Leather (North-West)

A thorough spanking. Presumably involving leather. Let’s leave that one there.

Mardy (Midlands/North)

Petulant or sullen, especially when relating to a child. Can be used as a particularly fine insult: ‘mardy-bum’ or ‘mardy-arse’.

Moldwarp (Scotland/North)

A mole. Derives from the Middle English moldwerp, meaning ‘earth thrower’.

Neb (Midlands)

To nose about. The literal definition is a bird’s beak — from the Old Norse nef — making it a cunningly subtle way of accusing someone of sticky beaking.

Niddy-noddy (Lancashire)

An April Fool. ‘Noddy’ generally has been a nod to the fool as far back as the 16th century. For example: ‘This person who is driving in front of me at a steady 12mph yet still brakes whenever they see a corner is a real noddy.’

Nuddle (Suffolk/East Anglia)

To walk quickly with your head down — an old word that would adequately describe most teenagers walking and consulting their mobile phones simultaneously.

Off-comed ’un (Yorkshire)

Someone not from the area. Hopefully, you should be able to shake off this tag about 500 years after your family has moved to the village.

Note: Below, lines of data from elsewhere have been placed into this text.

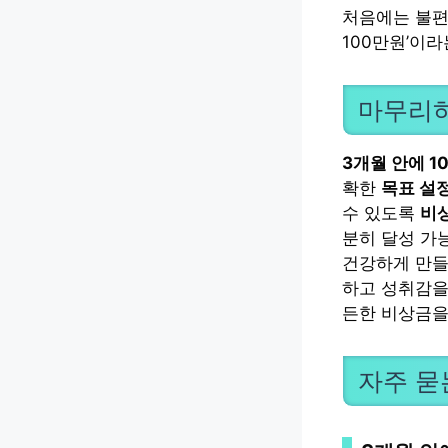
처음에는 불편
100만원’이
마무리
3개월 안에 1
확한
목표 설
수 있도록
비
분히 달성 가
건강하게 만들
하고 성취감을
든한 비상금을
자주 묻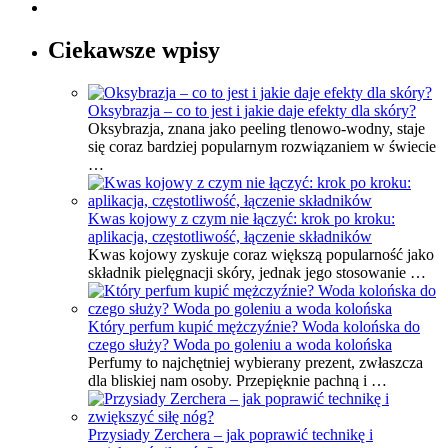
Ciekawsze wpisy
Oksybrazja – co to jest i jakie daje efekty dla skóry?
Oksybrazja, znana jako peeling tlenowo-wodny, staje
się coraz bardziej popularnym rozwiązaniem w świecie
…
Kwas kojowy z czym nie łączyć: krok po kroku:
aplikacja, częstotliwość, łączenie składników
Kwas kojowy zyskuje coraz większą popularność jako
składnik pielęgnacji skóry, jednak jego stosowanie …
Który perfum kupić mężczyźnie? Woda kolońska do
czego służy? Woda po goleniu a woda kolońska
Perfumy to najchętniej wybierany prezent, zwłaszcza
dla bliskiej nam osoby. Przepięknie pachną i …
Przysiady Zerchera – jak poprawić technikę i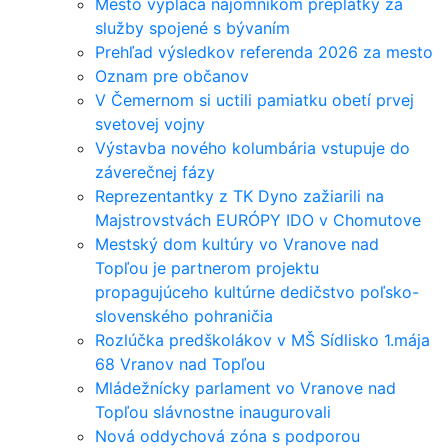
Mesto vypláca nájomníkom preplatky za
služby spojené s bývaním
Prehľad výsledkov referenda 2026 za mesto
Oznam pre občanov
V Čemernom si uctili pamiatku obetí prvej
svetovej vojny
Výstavba nového kolumbária vstupuje do
záverečnej fázy
Reprezentantky z TK Dyno zažiarili na
Majstrovstvách EURÓPY IDO v Chomutove
Mestský dom kultúry vo Vranove nad
Topľou je partnerom projektu
propagujúceho kultúrne dedičstvo poľsko-
slovenského pohraničia
Rozlúčka predškolákov v MŠ Sídlisko 1.mája
68 Vranov nad Topľou
Mládežnícky parlament vo Vranove nad
Topľou slávnostne inaugurovali
Nová oddychová zóna s podporou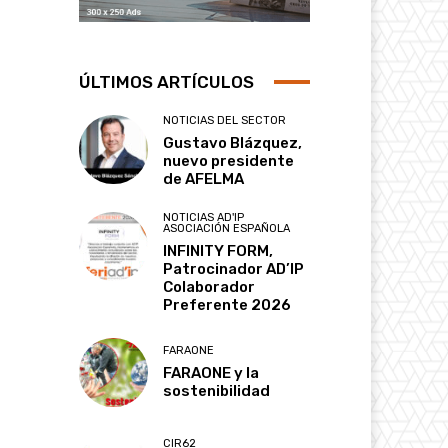
ÚLTIMOS ARTÍCULOS
NOTICIAS DEL SECTOR
Gustavo Blázquez,
nuevo presidente
de AFELMA
NOTICIAS AD'IP
ASOCIACIÓN ESPAÑOLA
INFINITY FORM,
Patrocinador AD’IP
Colaborador
Preferente 2026
FARAONE
FARAONE y la
sostenibilidad
CIR62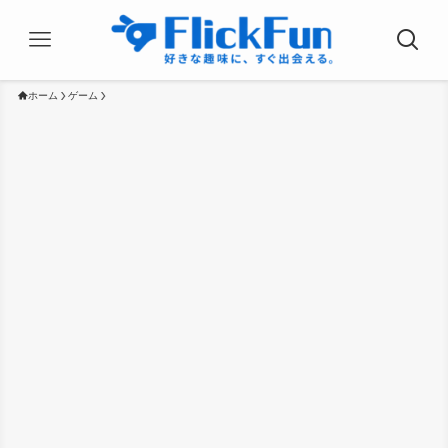
ホーム
ゲーム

Plodge (Northumberland/Scotland)

To wade through or splash about in water or mud. A jolly fun thing to do, until you pass the age of 10.

Polliwog (South-East)

A tadpole. Translates roughly as ‘wiggling head’, which is evocatively accurate, if ever so slightly repulsive.

Quilt (Liverpool)

A Scouser’s take on a wimp or ‘wet blanket’.

Ram-stam (North/Scotland)

Headstrong or reckless. Variations on the theme abound: ramstamphish, ramtamlat, ram-tambling — take your pick.

Shrammed (South)

Somewhat to incredibly cold — or ‘brass monkeys’, to reference an old Navy phrase.

Skopadiddle (Yorkshire)

A cheeky or mischievous youth. Far more socially acceptable than some of the commonly used alternatives.

Slammakin (Devon)

An untidily dressed woman. Essentially, the majority of relatively recent mothers and/or remote workers.

Snicket (North-West)

The passageway between two houses. Amazon drivers, take note: ‘Left in the snicket’ is infinitely more charming than ‘Dumped behind (or, in particularly unfortunate circumstances, in) the bins’.

Tittamatorter (East Anglia)

A see-saw, although you can see that ‘Tittamatorter, Marjorie Daw’ was unlikely to catch on.